IL SACRIFICIO DI MERCUZIO #shakespeare #teatro #tragedia

Creato il 18 ottobre 2013 da Albertomax @albertomassazza

Gli anni che precedettero la stesura di Romeo e Giulietta furono segnati da eventi drammatici: la morte violenta, avvenuta nel maggio del 1593, del suo coetaneo e sodale Christopher Marlowe, suo punto di riferimento drammaturgico, e l’epidemia di peste che costrinse le autorità a chiudere i teatri nel biennio 1593-94. Shakespeare fece di necessità virtù e approfittò dell’ozio forzato come drammaturgo per dedicarsi alla poesia, componendo due poemi, il primo dei quali, Venere e Adone, fu il suo primo grande successo. La scomparsa di Marlowe, probabilmente, responsabilizzò il genio di Stratford, che si trovò a dover reggere da solo il peso di una rivoluzione teatrale da portare a compimento. Il primo colpo di genio con cui fece fronte a questa gravosa responsabilità fu l’introduzione di una figura che affondava le radici nel teatro classico, nelle feste popolari profane e negli spettacoli di corte: il fool, portatore di saggezza e di follia, di dabbenaggine e di scaltrezza. Questa figura assunse in Shakespeare un’importanza fondamentale, sia nella commedia che nella tragedia. In Re Lear, il Fool arriva ad essere un vero e proprio alter-ego del protagonista; anzi, tra i due si giunge addirittura ad uno scambio di ruoli. In Amleto, il Fool è un teschio, Yorick, ma la sua eredità spirituale è raccolta sapientemente da Amleto stesso, mentre quella materiale è marginalizzata nella figura del primo becchino. Insomma, o come personaggio ben delineato o come spirito permeante, il Fool è uno degli elementi più caratterizzanti del teatro shakespeariano. Il suo compito è di stemperare la tensione con le arguzie e di far emergere, attraverso una personalissima maieutica, la saggezza dalla follia, il senso dal nonsense, oltreché di fornire uno sguardo oggettivo e metateatrale sulle vicende dell’opera. La sua arma è un’affabulazione straripante, ricca di doppisensi, giochi di parole, paradossi.

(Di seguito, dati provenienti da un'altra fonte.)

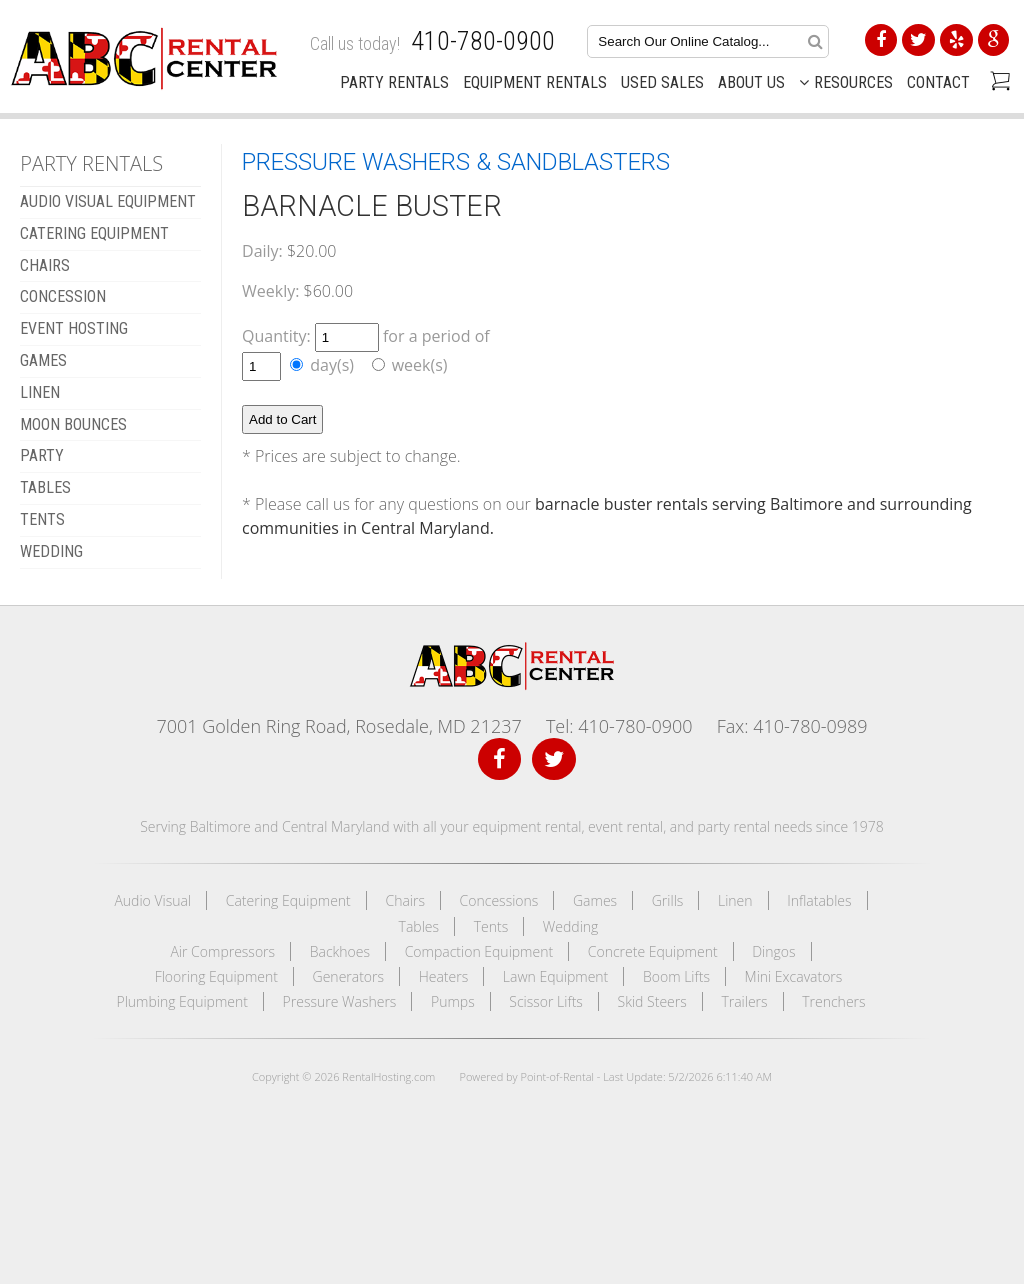 The height and width of the screenshot is (1284, 1024). What do you see at coordinates (43, 360) in the screenshot?
I see `GAMES` at bounding box center [43, 360].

Ma tornando a bomba, al Romeo e Giulietta o, meglio, al protagonista mancato della tragedia, Mercuzio. Shakespeare aveva sperimentato la figura del Fool nelle commedie precedenti, in particolare in Pene d’amore perdute e I due gentiluomini di Verona, le cui stesure furono in parte contemporanee al Romeo e Giulietta. Con Mercuzio, l’ambizioso bardo di Stratford volle tentare un’operazione che gli riuscì solo più tardi con Falstaff ed Amleto: creare un personaggio slegato dagli schemi e dotato di una personale e profonda psicologia, con l’ulteriore dote delle qualità del fool. L’esperimento riusciva bene, tanto bene, troppo bene. Il personaggio prendeva la mano al drammaturgo, giganteggiava sulla scena. Ma era la tragedia di Romeo e Giulietta, non la commedia di Mercuzio; ritardare l’uscita di scena, anche violenta, del personaggio, avrebbe destabilizzato totalmente il senso della tragedia che aveva, come tema portante, l’amore impossibile che affronta l’odio, ma lo vince solo dopo esserne stato travolto: una variazione sul tema, tanto caro a Shakespeare, della catarsi di sangue. Falstaff, nell’Enrico IV,  fu più fortunato di Mercuzio: aveva una spalla nobile, l’erede al trono, e questo consentì di portare a termine il doppio dramma su due binari: quello ufficiale del Re e quello foolish del titanico cazzone, del principe e dei loro compari. Solo con la salita al trono del redento principe scapestrato come Enrico V, Sir John divenne ingombrante e venne fatto fuori, salvo venir riesumato, a furor di regina e di popolo, in un Masque di corte e successivamente nella commedia Le allegre comari di Windsor, in un’ambientazione bucolica, senza più alcuna relazione con i processi dinastici.

Il sacrificio di Mercuzio fu doloroso e doveroso. Provate a immaginarvi che ne sarebbe stato del pathos della tragedia con l’irrefrenabile spirito libero ancora in campo con i suoi rigogliosi funambolismi verbali. I tragici equivoci che portarono alla morte dei due giovani amanti sarebbero stati ridicolizzati, perdendo ogni credibilità. La più umana delle tragedie shakespeariane sarebbe diventata una farsa, con Mercuzio a far da mattatore e gli altri personaggi trasformati in fantasmi caricaturali. Non c’era più tempo da perdere: Mercuzio doveva morire per lasciare che la tragedia si compisse.